The controversy reemerged earlier this month when the Guardian published a leaked court order to Verizon’s business-focused subsidiary to produce “all call detail records,” including all “routing information,” and specifically requesting communications “wholly within the United States, including local telephone calls.” The order made it clear that the program continued, and was not merely large-scale but sought literally all domestic records. Moreover, it raised concerns about the Foreign Intelligence Surveillance Court’s interpretation of §215 more generally. The court had apparently determined that an authority to demand “any tangible thing” from nearly any person or entity could be exercised in a completely non-particularized way: Give us everything, we may eventually decide some of it is “relevant.” But it’s still not wholly clear when and why the FISC got involved in the metadata program—and how much of it may still bypass judicial supervision.
It’s clear from the original USA Today story that the metadata program in its original incarnation “didn’t need a court order—or approval under FISA—to proceed.” It’s also relatively clear that something changed around 2006. Statements from the program’s defenders in Congress indicate that the current version of the program, involving orders reissued at three-month intervals, has been operating for seven years. Moreover, you can read between the (heavily redacted) lines of a March 2008 Inspector General report on the use of §215 in 2006 and see intimations that “unlike in previous years,” the authority was being used in some programmatic way that would not be included in the IG’s discussion or metrics.

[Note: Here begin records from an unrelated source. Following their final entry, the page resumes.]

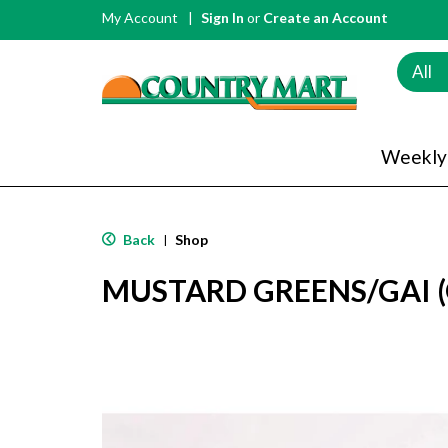
My Account
Sign In
or
Create an Account
All
Weekly
Back
Shop
|
MUSTARD GREENS/GAI (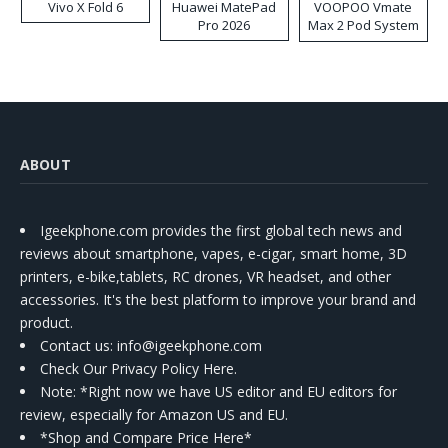
Vivo X Fold 6
Huawei MatePad
VOOPOO Vmate
Pro 2026
Max 2 Pod System
Kit
ABOUT
Igeekphone.com provides the first global tech news and
reviews about smartphone, vapes, e-cigar, smart home, 3D
printers, e-bike,tablets, RC drones, VR headset, and other
accessories. It's the best platform to improve your brand and
product.
Contact us
: info@igeekphone.com
Check Our Privacy Policy Here.
Note: *Right now we have US editor and EU editors for
review, especially for Amazon US and EU.
*Shop and Compare Price Here*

Yet the numbers reported annually for §215 orders, as Amie Stepanovich of the Electronic Privacy Information Center reminded me, are hard to square with a major shift to reliance on the authority for metadata at that time. Only a handful of §215 orders were issued in the subsequent years: six in 2007, 13 in 2008, and 21 in 2009. Even if those metrics only count the “primary order” authorizing acquisition from multiple providers, and not the “secondary orders” issued to each provider, that seems low. You’d still need at least four each year for each type of bulk order, and the Wall Street Journal has reported that the program reaches far beyond telephone data to encompass “records from Internet-service providers and purchase information.”

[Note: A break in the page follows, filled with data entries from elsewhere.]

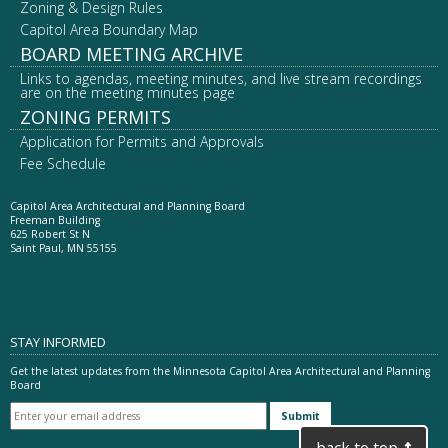
Zoning & Design Rules
Capitol Area Boundary Map
BOARD MEETING ARCHIVE
Links to agendas, meeting minutes, and live stream recordings
are on the meeting minutes page
ZONING PERMITS
Application for Permits and Approvals
Fee Schedule
Capitol Area Architectural and Planning Board
Freeman Building
625 Robert St N
Saint Paul, MN 55155
STAY INFORMED
Get the latest updates from the Minnesota Capitol Area Architectural and Planning
Board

Instead, we see two enormous jumps in orders starting in 2010. That year, there were 96 orders, of which a surprising 43 were modified. That seemed odd to observers because §215 authority is so broad, requiring only “relevance” to an investigation, that the court would rarely have occasion to intervene—unless what was being demanded was so mindbogglingly expansive that it strained even that flaccid standard. We then see another big jump in 2011, to 205 orders (176 modified), which levels off in 2012 at 212 orders (200 modified). What was going on there? If the NSA bulk metadata program moved over to reliance on §215 in 2006, why is there no sign of anything like it in the numbers until four years later?